Saat itu aku sangat kecewa mendengar berita dari Om Toto, tapi sekarang aku bersyukur Iyin pindah dari Tatara. Iyin sangat cerdas di sekolah, selalu jadi juara kelas, jadi dia tak pantas mengandung pada usia belasan seperti kebanyakan perempuan yang tumbuh dewasa di Tatara. Keputusan Om Toto sangat tepat.
Dan Om Toto juga benar soal Tatara yang masih terlalu kecil saat itu, tapi tak lama setelah beliau pergi meninggalkan Tatara, pemerintah di Pulau Besar membuat satu kebijakan penting yang mengubah Tatara dari pulau tempat tinggal ngengat menjadi tempat tinggal para pejabat.
*
Sesudah kami dinyatakan lulus SD, sehari sebelum Ririn dan Om Toto meninggalkan Tatara, mereka sempat berkunjung ke rumahku. Saat mereka tiba, seperti biasa, wajah para tetangga perempuan langsung sinis, kening mereka mengerut, cemberut, serupa wajah orang kedekut yang terkejut karena makanannya dipenuhi semut.

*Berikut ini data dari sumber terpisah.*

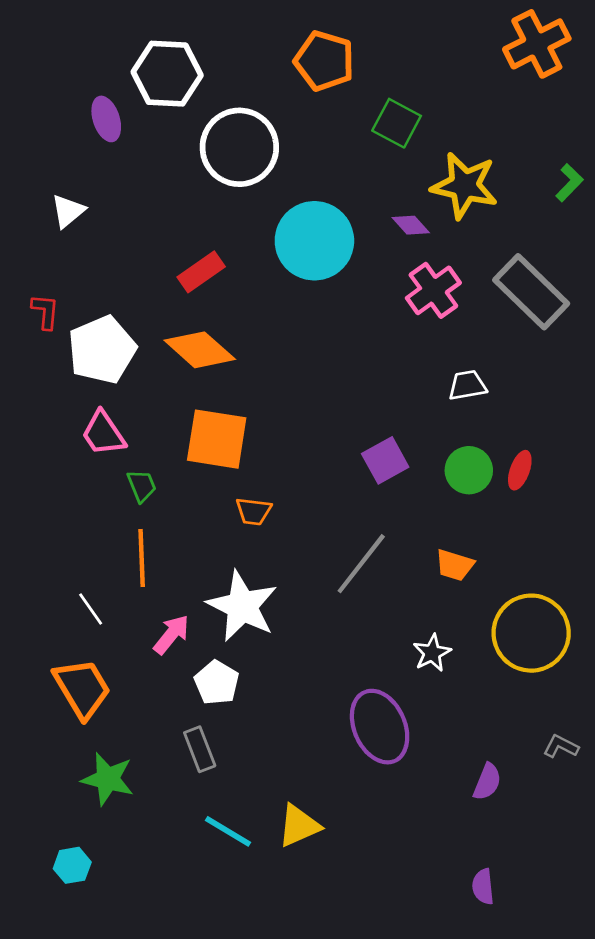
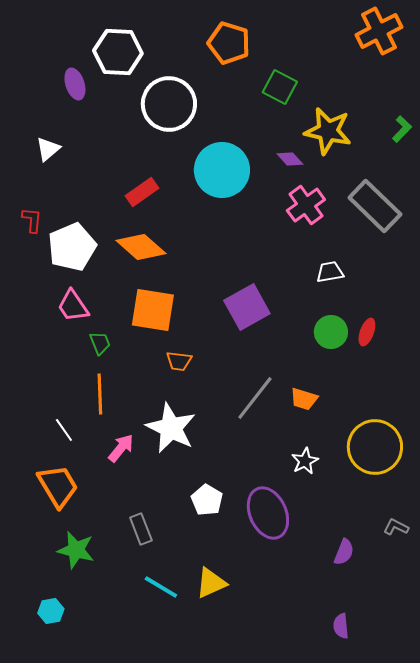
purple square: (385, 460) -> (247, 307), moved, size x1.4
orange trapezoid: (455, 565) -> (304, 399), moved
white pentagon: (217, 683) -> (207, 500), moved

Om Toto tanpa malu memarkirkan motornya di depan pagar rumah dan memegang tangan Iyin masuk ke pekarangan, sementara itu, aku dan ibu menunggu di teras, kami terlihat seperti keluarga yang saling menyambut.
Di ruang tengah sore itu kami berempat basa-basi seperti biasanya kerabat yang akan saling meninggalkan.
Sesaat sebelum ayah-anak itu meninggalkan rumah kami, di teras, Iyin memelukku. “Kalau libur, Iyin pasti ke sini menemui Kak Yatno.”
Saat itu air mataku hampir saja menetes tapi aku menahannya dengan cara menggigit bibir bawahku sekuat-kuatnya.
Om Toto sempat memegang kepalaku, beliau berkata, “Jaga ibumu! Kau juga harus sekolah sampai SMP!”
Ketika mereka sudah berada di atas motor, Iyin tersenyum serta melambaikan tangannya dan Om Toto sempat menganggukkan kepala ke arah aku dan ibu. Aku dan Om Toto sempat tukar pandang sekian detik, dan dapat kulihat pada wajahnya yang dipenuhi jenggot dan kumis itu sebuah senyuman terukir; aku membalas senyuman Om Toto sejurus menundukkan kepalaku sebagai tanda hormat.
Dalam menunduk, aku berkata dalam hati, “Tuhan, aku jarang meminta sesuatu, kupikir hanya dua kali saja aku pernah meminta. Pertama, aku minta Kau membunuh Cik Eda tapi Kau malah membunuh suaminya. Kedua, aku minta Kau menjadikan Om Toto sebagai ayahku tapi tak Kau kabulkan juga. Mulai sekarang, aku tak akan pergi beribadah lagi!”